A pensarci bene, il modem 56k non è affatto lo strumento più lento e macchinoso attraverso il quale immergersi nel fiume delle informazioni. Restiamo nel campo della fruizione cinematografica: prima ancora che il concetto di modem si formasse nelle nostre teste, per vedere un film era necessario sfogliare un giornale, leggere una recensione o quantomeno un “flano” pubblicitario, consultare la colonna delle sale cinematografiche per informarsi sugli orari di inizio degli spettacoli, uscire di casa, raggiungere la sala, pagare il biglietto e attendere l’inizio del film.

Un processo praticabile - e, per fortuna, praticato - ancora oggi, così come sono praticabili altre faccende poco digitali ma molto familiari: leggere un libro (e non un ebook), posare un disco sul giradischi (e non aprire il rubinetto della musica liquida), inviare una lettera (e non una mail o un messaggio WhatsApp).
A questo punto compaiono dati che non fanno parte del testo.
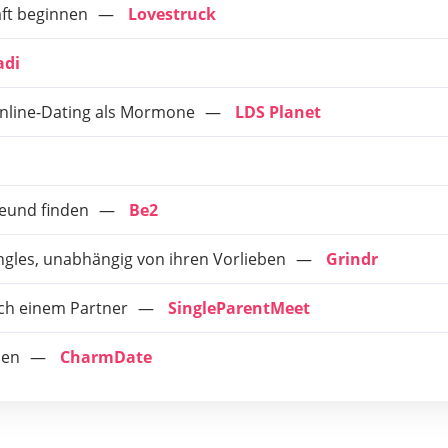
ft beginnen
Lovestruck
adi
Online-Dating als Mormone
LDS Planet
eund finden
Be2
ingles, unabhängig von ihren Vorlieben
Grindr
ach einem Partner
SingleParentMeet
den
CharmDate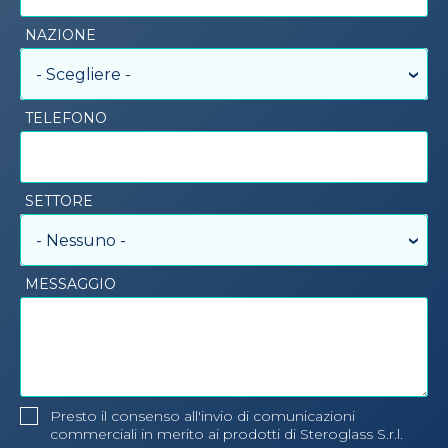
NAZIONE
- Scegliere -
TELEFONO
SETTORE
- Nessuno -
MESSAGGIO
Presto il consenso all'invio di comunicazioni
commerciali in merito ai prodotti di Steroglass S.r.l.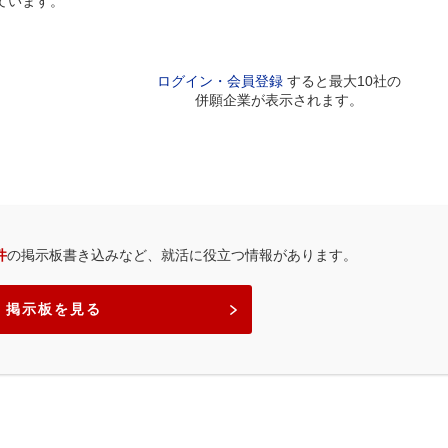
ています。
ログイン・会員登録
すると最大10社の
併願企業が表示されます。
件
の掲示板書き込みなど、就活に役立つ情報があります。
掲示板を見る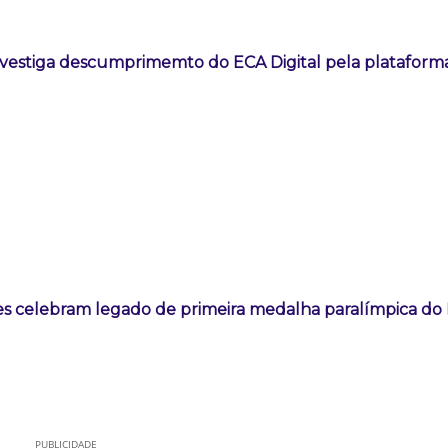
vestiga descumprimemto do ECA Digital pela plataform
es celebram legado de primeira medalha paralímpica do B
PUBLICIDADE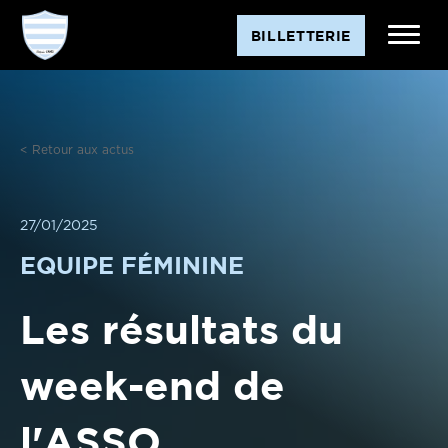
Aller
BILLETTERIE
au
contenu
< Retour aux actus
27/01/2025
EQUIPE FÉMININE
Les résultats du
week-end de
l'ASSO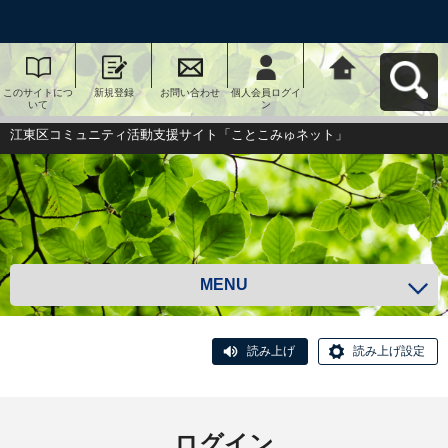
このサイトにつ
新規登録
お問い合わせ
個人会員ログイ
江東区コミュニ
いて
ン
ティ活動支援サ
イト「ことこみ
ゅネット」へ戻
江東区コミュニティ活動支援サイト「ことこみゅネット」
る
MENU
読み上げ
読み上げ設定
ログイン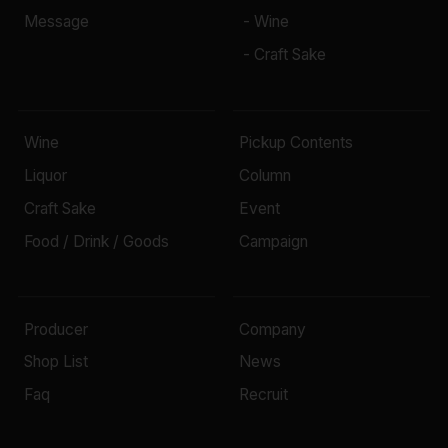
Message
- Wine
- Craft Sake
Wine
Pickup Contents
Liquor
Column
Craft Sake
Event
Food / Drink / Goods
Campaign
Producer
Company
Shop List
News
Faq
Recruit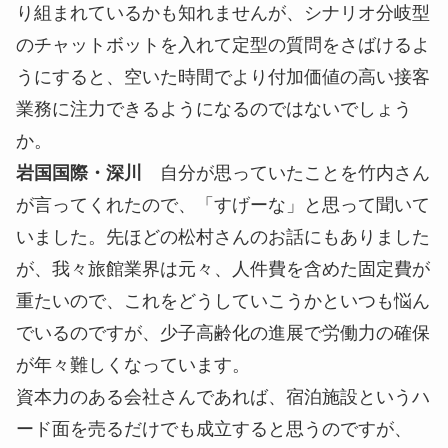
り組まれているかも知れませんが、シナリオ分岐型
のチャットボットを入れて定型の質問をさばけるよ
うにすると、空いた時間でより付加価値の高い接客
業務に注力できるようになるのではないでしょう
か。
岩国国際・深川
自分が思っていたことを竹内さん
が言ってくれたので、「すげーな」と思って聞いて
いました。先ほどの松村さんのお話にもありました
が、我々旅館業界は元々、人件費を含めた固定費が
重たいので、これをどうしていこうかといつも悩ん
でいるのですが、少子高齢化の進展で労働力の確保
が年々難しくなっています。
資本力のある会社さんであれば、宿泊施設というハ
ード面を売るだけでも成立すると思うのですが、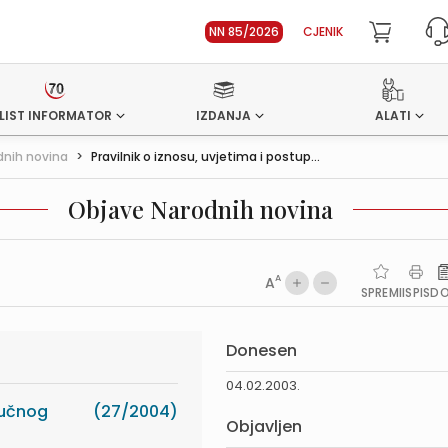
NN 85/2026
CJENIK
LIST INFORMATOR
IZDANJA
ALATI
dnih novina
>
Pravilnik o iznosu, uvjetima i postup...
Objave Narodnih novina
A
A
SPREMI
ISPIS
D
Donesen
04.02.2003.
ručnog
(27/2004)
Objavljen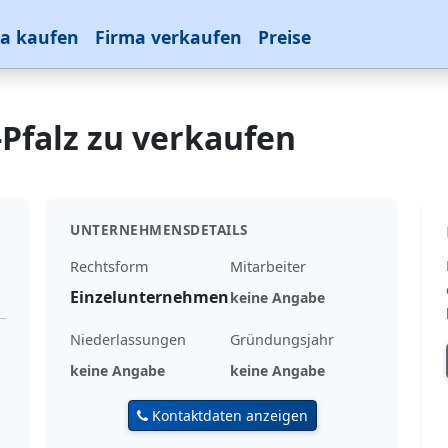
a kaufen
Firma verkaufen
Preise
-Pfalz zu verkaufen
UNTERNEHMENSDETAILS
Rechtsform
Mitarbeiter
Einzelunternehmen
keine Angabe
Niederlassungen
Gründungsjahr
keine Angabe
keine Angabe
Kontaktdaten anzeigen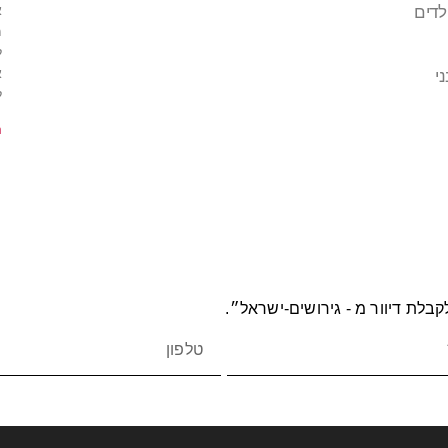
א
לדים
מ
ל
א
י
ל
m
בלת דיוור מ - גירושים-ישראל״.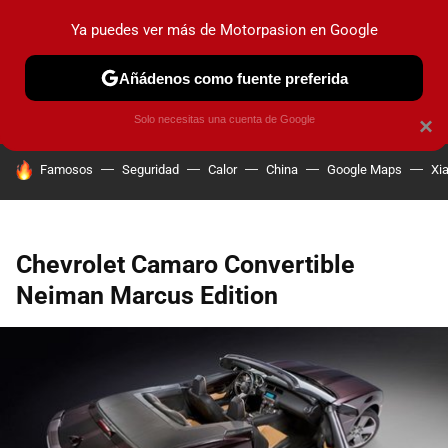
Ya puedes ver más de Motorpasion en Google
PRUEBAS
COCHES ELÉCTRICOS
OBSERVATORIO
F1
Añádenos como fuente preferida
Solo necesitas una cuenta de Google
×
HOY SE HABLA DE
Famosos
Seguridad
Calor
China
Google Maps
Xi
Chevrolet Camaro Convertible
Neiman Marcus Edition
Tutte però godono di una specie di grazia, di condono: le si tiene in vita perché appagano il gusto di qualche intenditore, oppure a conferma di abitudini radicate e a completamento di collezioni puntigliose. Manca oggi, in questi processi, il pungolo nella necessità, la forza della mancanza di alternative, che ne faceva ambiti precisi e assoluti delle nostre vite, gettando le premesse di quel sentimento che oggi proviamo sempre più spesso: la nostalgia. Alla velocità 319 Tbps la nostalgia passa invece invisibile come un proiettile che si perda all’orizzonte, senza mai far centro nel cuore.